Not the Bill Clinton-Monica Lewinsky-Kenneth Starr imbroglio, but the bare-knuckles fight between Anne Arundel County Executive John G. Gary and the Board of Education.

We are more than five weeks into the 1999 fiscal year, and the county's education budget is still in flux.

Sitting before the County Council is a request for a supplemental appropriation of nearly $6 million for the school system. It would be added to the $454 million already allocated.

Mr. Gary made an unprecedented appearance before the council last month, partly to complain that the school board had not indicated to his satisfaction how this additional money would be spent.

"You should be outraged that this board expects your elected representatives to give them an additional $5.8 million without providing details for the public record as to how they intend to spend this money," he said.

The Board of Education, however, is standing its ground. It maintains that it is an independent body that does not have to submit detailed budget explanations as do other departments directly under the executive's control.

Until it cries 'uncle'

Will the County Council approve this money or will it withhold it until the board cries "uncle" and agrees to certain conditions?

Aside from the basic structural conflict in Maryland counties that arises out of having an appointed Board of Education that doesn't answer to the county executive or a board of commissioners, this year's turf battle includes other elements.

Mr. Gary, who has imposed his fiscal control over every other county department, wants to dictate spending in the school system. The school board, on the other hand, is protective of its independence. Parents and students, meanwhile, are left to wonder whether this confrontation over government powers will

result in the loss of popular programs and services.

When school doors open in a few weeks, will there be gifted and talented instruction? Will parents have to pay $50 for each child who plays on an athletic team or in the school band? Will activity buses be eliminated?

To Mr. Gary, these cuts are deliberate efforts by the school board to turn the public against him. He says these wrong-headed decisions are evidence of the board's ineptitude.

To the board, these cuts are the natural consequence of a process that left the school system short of money and a county executive who wants to meddle in affairs over which he has no authority.

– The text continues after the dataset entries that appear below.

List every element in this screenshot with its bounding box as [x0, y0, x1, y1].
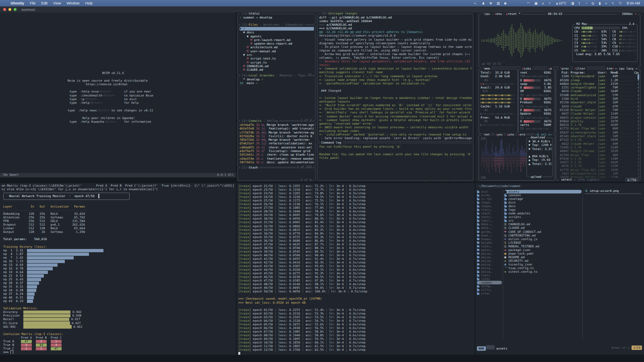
lazygit-commit-row[interactable]: a3e79af5 JG ○╯ fix(setup): remove grid	[239, 149, 314, 153]
file-item[interactable]: ✪SECURITY.md	[504, 259, 582, 263]
dir-item[interactable]: docs	[504, 204, 582, 208]
process-row[interactable]: 45141 mdworker_share juan 16M ........ 0…	[558, 134, 639, 138]
dir-item[interactable]: coverage	[504, 197, 582, 201]
btop-update-interval[interactable]: - 2000ms +	[617, 12, 638, 16]
process-row[interactable]: 80619 2.1.76 juan 469M ........ 0.0	[558, 123, 639, 127]
file-item[interactable]: ◫MANUAL_TESTBED.md	[504, 245, 582, 248]
close-button[interactable]	[3, 8, 6, 11]
parent-dir-item[interactable]: paisa…	[477, 255, 502, 259]
training-log-pane[interactable]: [train] epoch 21/50 | loss: 0.1355 | acc…	[237, 183, 475, 355]
minimize-button[interactable]	[8, 8, 11, 11]
process-row[interactable]: 41769 Wispr Flow juan 48M ........ 0.0	[558, 153, 639, 157]
process-row[interactable]: 49047 Google Chrome juan 101M ........ 0…	[558, 149, 639, 153]
file-item[interactable]: ⊛eslint.config.js	[504, 237, 582, 241]
display-icon[interactable]: ◨	[571, 1, 574, 5]
parent-dir-item[interactable]: xstar	[477, 292, 502, 295]
dir-item[interactable]: content	[504, 193, 582, 197]
parent-dir-item[interactable]: paisa…	[477, 266, 502, 270]
lazygit-file-row[interactable]: M user-manual.md	[239, 49, 314, 53]
parent-dir-item[interactable]: roots	[477, 274, 502, 277]
lazygit-file-row[interactable]: M architecture.md	[239, 45, 314, 49]
yazi-path-breadcrumb[interactable]: ~/Documents/code/summon	[479, 184, 520, 188]
weather-item[interactable]: ▲10°C	[555, 1, 566, 5]
fan-icon[interactable]: ♆	[548, 1, 551, 5]
menu-item-file[interactable]: File	[30, 1, 36, 5]
parent-dir-item[interactable]: kalpha	[477, 241, 502, 245]
process-row[interactable]: 4010 Claude juan 104M ........ 0.0	[558, 89, 639, 93]
lazygit-commit-row[interactable]: c6fdad7b JG ⊙╮ Merge branch 'worktree-ag…	[239, 123, 314, 127]
menu-item-help[interactable]: Help	[85, 1, 93, 5]
parent-dir-item[interactable]: paisa…	[477, 252, 502, 255]
parent-dir-item[interactable]: chapa…	[477, 204, 502, 208]
zoom-button[interactable]	[14, 8, 17, 11]
lazygit-commit-row[interactable]: 03f0d28a JG │○ fix(cli): doctor exits 0	[239, 134, 314, 138]
process-row[interactable]: 1019 cloudd juan 47M ........ 0.0	[558, 105, 639, 108]
lazygit-file-row[interactable]: ▼ agents	[239, 35, 314, 38]
battery-icon[interactable]: ▮	[599, 1, 601, 5]
process-row[interactable]: 1100 bird juan 36M ........ 0.0	[558, 97, 639, 101]
process-row[interactable]: 65120 Browser Helper juan 74M ........ 0…	[558, 108, 639, 112]
lazygit-branch-row[interactable]: * develop ✓	[239, 78, 314, 81]
lazygit-commit-row[interactable]: cd84a855 JG ○│ chore: annotate test-onl	[239, 146, 314, 149]
parent-dir-item[interactable]: termp…	[477, 284, 502, 288]
dir-item[interactable]: src	[504, 219, 582, 222]
wifi-icon[interactable]: ➴	[611, 1, 614, 5]
parent-dir-item[interactable]: archy	[477, 193, 502, 197]
file-item[interactable]: ▣tsconfig.json	[504, 263, 582, 266]
parent-dir-item[interactable]: coach	[477, 212, 502, 215]
btop-preset-button[interactable]: preset *	[505, 12, 522, 16]
lazygit-commit-row[interactable]: db2e55e8 JG │○ feat(setup): add truncati…	[239, 127, 314, 130]
lazygit-pane[interactable]: [1]─Status✓ summon → develop[2]─Files - …	[237, 12, 475, 182]
parent-dir-item[interactable]: deep-…	[477, 222, 502, 226]
parent-dir-item[interactable]: home-…	[477, 234, 502, 237]
lazygit-file-row[interactable]: ▼ /	[239, 27, 314, 31]
process-row[interactable]: 34915 plugin-contain juan 259M ........ …	[558, 116, 639, 119]
dropbox-icon[interactable]: ⩚	[542, 1, 544, 5]
process-row[interactable]: 45150 mdworker_share juan 16M ........ 0…	[558, 101, 639, 104]
lazygit-file-row[interactable]: M CHANGELOG.md	[239, 64, 314, 68]
btop-pane[interactable]: ¹cpumenupreset *08:34:43- 2000ms +up 5d …	[475, 12, 644, 182]
menu-item-view[interactable]: View	[53, 1, 61, 5]
parent-dir-item[interactable]: human…	[477, 237, 502, 241]
lazygit-status-line[interactable]: ✓ summon → develop	[239, 16, 314, 19]
dir-item[interactable]: node_modules	[504, 212, 582, 215]
file-item[interactable]: §LICENSE	[504, 241, 582, 245]
file-item[interactable]: ◫CLAUDE.md	[504, 226, 582, 230]
net-option-sync[interactable]: sync	[494, 133, 504, 137]
donate-link[interactable]: Donate	[425, 181, 436, 182]
proc-tree-toggle[interactable]: tree	[605, 67, 615, 71]
lazygit-commit-row[interactable]: d54b31ef JG │○│ refactor(validation): ex	[239, 142, 314, 145]
file-item[interactable]: ▣README.md	[504, 255, 582, 259]
lazygit-commit-row[interactable]: 5d51441c JG ○ chore: clean up blank-line…	[239, 153, 314, 156]
parent-dir-item[interactable]: openc…	[477, 248, 502, 252]
lazygit-branch-row[interactable]: 1d main ✓	[239, 81, 314, 85]
window-titlebar[interactable]: summon	[0, 6, 644, 12]
parent-dir-item[interactable]: chapa	[477, 201, 502, 204]
proc-header[interactable]: Pid: Program: User: MemB Cpu% ↑	[558, 71, 639, 74]
menu-item-ghostty[interactable]: Ghostty	[10, 1, 24, 5]
parent-dir-item[interactable]: cc-rpi	[477, 197, 502, 201]
process-row[interactable]: 85864 ghostty juan 297M ........ 0.1	[558, 119, 639, 123]
process-row[interactable]: 87122 2.1.76 juan 183M ........ 0.0	[558, 138, 639, 142]
lazygit-commit-row[interactable]: cff507db JG ⊙┤╮ Merge branch 'worktree-a…	[239, 131, 314, 134]
lazygit-file-row[interactable]: M update-docs-report.md	[239, 42, 314, 45]
user-switch-icon[interactable]: ♟	[482, 1, 485, 5]
file-item[interactable]: ♥CODE_OF_CONDUCT.md	[504, 230, 582, 234]
process-row[interactable]: 39457 2.1.76 juan 466M ........ 0.0	[558, 160, 639, 164]
parent-dir-item[interactable]: paisa…	[477, 259, 502, 263]
net-option-zero[interactable]: zero	[517, 133, 526, 137]
process-row[interactable]: 41770 Wispr Flow Hel juan 105M ........ …	[558, 168, 639, 172]
process-row[interactable]: 4022 Claude Helper juan 49M ........ 0.0	[558, 142, 639, 146]
process-row[interactable]: 87040 2.1.76 juan 138M ........ 0.0	[558, 157, 639, 160]
parent-dir-item[interactable]: summon	[477, 281, 502, 284]
screenshot-icon[interactable]: ◙	[504, 1, 506, 5]
process-row[interactable]: 45209 sleep juan 1.2M ........ 0.0	[558, 78, 639, 82]
nvim-pane[interactable]: NVIM v0.11.6 Nvim is open source and fre…	[0, 12, 236, 182]
file-item[interactable]: ▦pnpm-lock.yaml	[504, 252, 582, 255]
btop-menu-button[interactable]: menu	[493, 12, 503, 16]
snowflake-icon[interactable]: ✻	[489, 1, 492, 5]
lazygit-file-row[interactable]: ▼ docs	[239, 31, 314, 34]
user-icon[interactable]: ⚇	[619, 1, 622, 5]
parent-dir-item[interactable]: copil…	[477, 219, 502, 222]
menu-item-window[interactable]: Window	[66, 1, 79, 5]
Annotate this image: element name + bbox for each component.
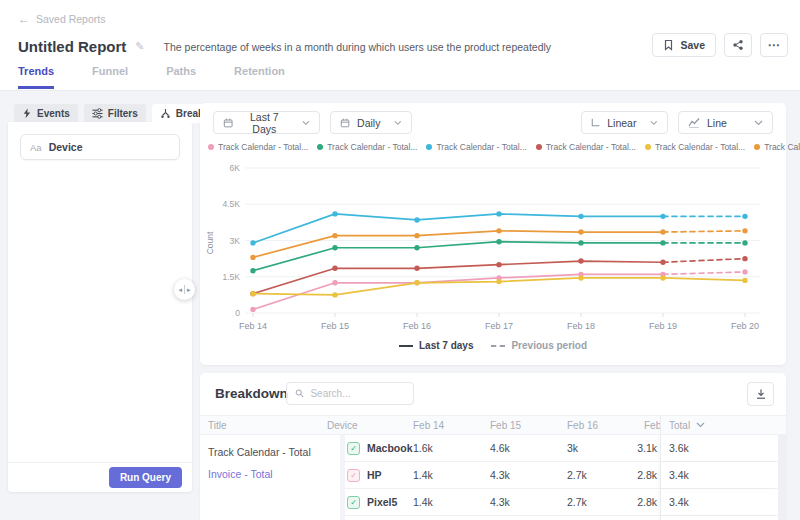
total-cell: 3.6k	[660, 435, 778, 461]
total-header-label: Total	[669, 420, 690, 431]
query-tab-events[interactable]: Events	[14, 104, 78, 123]
chart-type-value: Line	[707, 117, 727, 129]
svg-text:Feb 18: Feb 18	[567, 321, 595, 331]
table-row: ✓Macbook1.6k4.6k3k3.1k3.6k	[345, 435, 786, 462]
lightning-icon	[22, 108, 32, 119]
breakdown-search-input[interactable]	[310, 388, 405, 399]
column-header-feb-16[interactable]: Feb 16	[559, 420, 636, 431]
period-legend-dashed: Previous period	[491, 340, 587, 351]
column-header-feb-15[interactable]: Feb 15	[482, 420, 559, 431]
legend-label: Track Calendar - Total...	[546, 142, 636, 152]
chevron-down-icon	[754, 120, 763, 126]
page-title: Untitled Report	[18, 38, 126, 55]
scale-dropdown[interactable]: Linear	[581, 111, 668, 134]
back-label: Saved Reports	[36, 13, 105, 25]
scale-value: Linear	[607, 117, 636, 129]
total-cell: 3.4k	[660, 516, 778, 520]
back-link[interactable]: ← Saved Reports	[18, 12, 105, 26]
legend-item[interactable]: Track Calendar - Total...	[754, 142, 800, 152]
date-range-value: Last 7 Days	[240, 111, 288, 135]
breakdown-search	[286, 382, 414, 405]
trends-chart-card: Last 7 Days Daily Linear Line	[200, 103, 786, 365]
download-button[interactable]	[747, 382, 774, 406]
device-checkbox[interactable]: ✓	[347, 496, 360, 509]
breakdown-property-label: Device	[49, 141, 83, 153]
legend-label: Track Calendar - Total...	[655, 142, 745, 152]
title-item[interactable]: Invoice - Total	[200, 463, 340, 485]
legend-item[interactable]: Track Calendar - Total...	[426, 142, 526, 152]
date-range-dropdown[interactable]: Last 7 Days	[213, 111, 320, 134]
total-cell: 3.4k	[660, 462, 778, 488]
breakdown-table-body: ✓Macbook1.6k4.6k3k3.1k3.6k✓HP1.4k4.3k2.7…	[200, 435, 786, 520]
chevron-down-icon	[302, 120, 310, 126]
tab-funnel[interactable]: Funnel	[92, 65, 128, 89]
table-row: ✓iMac1.4k4.3k2.7k2.8k3.4k	[345, 516, 786, 520]
device-name: Pixel5	[367, 496, 397, 508]
device-checkbox[interactable]: ✓	[347, 469, 360, 482]
value-cell-clipped: 3.1k	[636, 442, 660, 454]
share-button[interactable]	[724, 33, 752, 57]
interval-dropdown[interactable]: Daily	[330, 111, 412, 134]
svg-text:0: 0	[235, 308, 240, 318]
dashed-line-swatch-icon	[491, 345, 505, 347]
svg-text:3K: 3K	[230, 236, 241, 246]
legend-dot	[536, 144, 542, 150]
trends-line-chart: 01.5K3K4.5K6KCountFeb 14Feb 15Feb 16Feb …	[200, 155, 786, 337]
more-options-button[interactable]: ⋯	[760, 33, 788, 57]
breakdown-title: Breakdown	[215, 386, 288, 401]
tab-trends[interactable]: Trends	[18, 65, 54, 89]
device-cell: ✓Pixel5	[345, 496, 405, 509]
device-checkbox[interactable]: ✓	[347, 442, 360, 455]
run-query-button[interactable]: Run Query	[109, 467, 182, 488]
svg-text:Feb 20: Feb 20	[731, 321, 759, 331]
column-header-title[interactable]: Title	[200, 420, 323, 431]
value-cell: 2.7k	[559, 496, 636, 508]
tab-paths[interactable]: Paths	[166, 65, 196, 89]
column-gap	[340, 435, 345, 520]
legend-label: Track Calendar - Total...	[436, 142, 526, 152]
legend-dot	[317, 144, 323, 150]
svg-text:Feb 19: Feb 19	[649, 321, 677, 331]
legend-dot	[208, 144, 214, 150]
breakdown-icon	[160, 108, 171, 119]
query-tab-filters[interactable]: Filters	[84, 104, 146, 123]
value-cell-clipped: 2.8k	[636, 496, 660, 508]
calendar-icon	[340, 117, 350, 129]
tab-retention[interactable]: Retention	[234, 65, 285, 89]
report-header: ← Saved Reports Untitled Report ✎ The pe…	[0, 0, 800, 91]
edit-pencil-icon[interactable]: ✎	[135, 40, 144, 53]
panel-resize-handle[interactable]: ◂ ▸	[174, 279, 195, 300]
title-item[interactable]: Track Calendar - Total	[200, 441, 340, 463]
legend-item[interactable]: Track Calendar - Total...	[645, 142, 745, 152]
column-header-total[interactable]: Total	[660, 416, 778, 434]
device-cell: ✓HP	[345, 469, 405, 482]
breakdown-card: Breakdown TitleDeviceFeb 14Feb 15Feb 16F…	[200, 373, 786, 520]
title-column: Track Calendar - TotalInvoice - Total	[200, 435, 340, 520]
breakdown-property-chip[interactable]: Aa Device	[20, 134, 180, 160]
value-cell: 3k	[559, 442, 636, 454]
trends-report-app: ← Saved Reports Untitled Report ✎ The pe…	[0, 0, 800, 520]
resize-right-arrow-icon: ▸	[187, 286, 191, 294]
period-legend-label: Previous period	[511, 340, 587, 351]
arrow-left-icon: ←	[18, 12, 30, 26]
legend-item[interactable]: Track Calendar - Total...	[208, 142, 308, 152]
ellipsis-icon: ⋯	[768, 38, 781, 52]
search-icon	[295, 388, 304, 399]
column-header-device[interactable]: Device	[323, 420, 405, 431]
value-cell: 1.4k	[405, 496, 482, 508]
text-type-icon: Aa	[30, 142, 42, 153]
legend-item[interactable]: Track Calendar - Total...	[536, 142, 636, 152]
sliders-icon	[92, 108, 103, 119]
column-header-feb-14[interactable]: Feb 14	[405, 420, 482, 431]
chart-type-dropdown[interactable]: Line	[678, 111, 773, 134]
scrollbar-gutter[interactable]	[778, 435, 786, 520]
calendar-icon	[223, 117, 233, 129]
save-label: Save	[680, 39, 705, 51]
column-header-feb-17[interactable]: Feb 17	[636, 420, 660, 431]
bookmark-save-icon	[663, 39, 674, 51]
sort-chevron-down-icon	[696, 422, 705, 428]
save-button[interactable]: Save	[652, 33, 716, 57]
period-legend: Last 7 daysPrevious period	[200, 340, 786, 351]
total-cell: 3.4k	[660, 489, 778, 515]
legend-item[interactable]: Track Calendar - Total...	[317, 142, 417, 152]
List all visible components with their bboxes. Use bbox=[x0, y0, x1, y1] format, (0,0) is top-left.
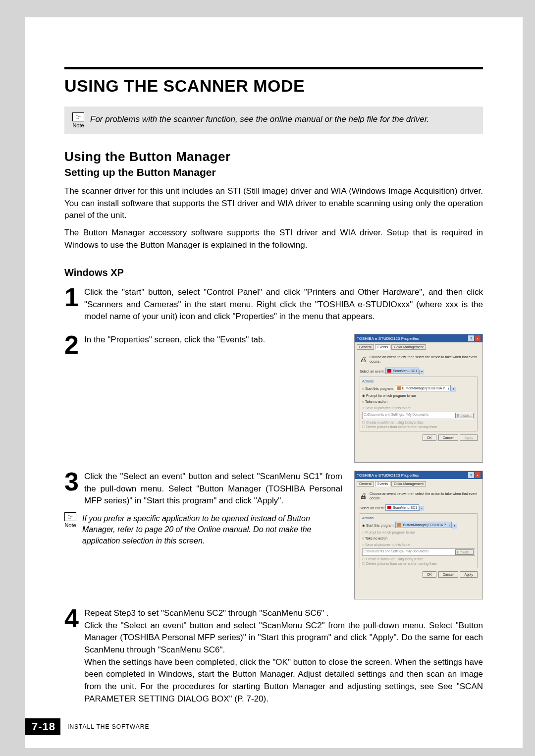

The council now has to deal with this politically volatile issue.

A majority would like to restrict the board's ability to spend the money. Maryland law makes that difficult.

Instead, the council seems to be considering Mr. Gary's suggestion that the money not be released until the board

promises that it won't spend the money on pay raises for teachers and administrators.

No money for raises

Any objective examination of the education budget shows there is no money available for across-the-board raises.

If the board were to award pay increases and not restore some of the programs and services threatened, it would then become the object of parental scorn.

Election-year politics only serves to complicate the resolution of this mess.

When parents accuse Mr. Gary of being anti-education, he points out that he is interested in reducing class size, providing more textbooks and denying money to bureaucrats.

He has requested a state audit of the school system. While he says he hopes an audit doesn't show the level of mismanagement discovered in Prince George's County schools, Mr. Gary says he is certain that it will.

County Councilwoman Diane R. Evans, who is running for the Democratic nomination for county executive, is trying score political points on this issue, too.

At the last council meeting, she introduced a resolution asking that money be transferred to the school system without strings.

When Mr. Gary introduced his supplemental request, Ms. Evans withdrew her proposal, angering parents and teachers who thought she should have pressed on.

Meanwhile, the cental problem remains: Anne Arundel is not raising enough money to finance a top-notch education system.

Brian Sullam is The Sun's editorial writer in Anne Arundel County.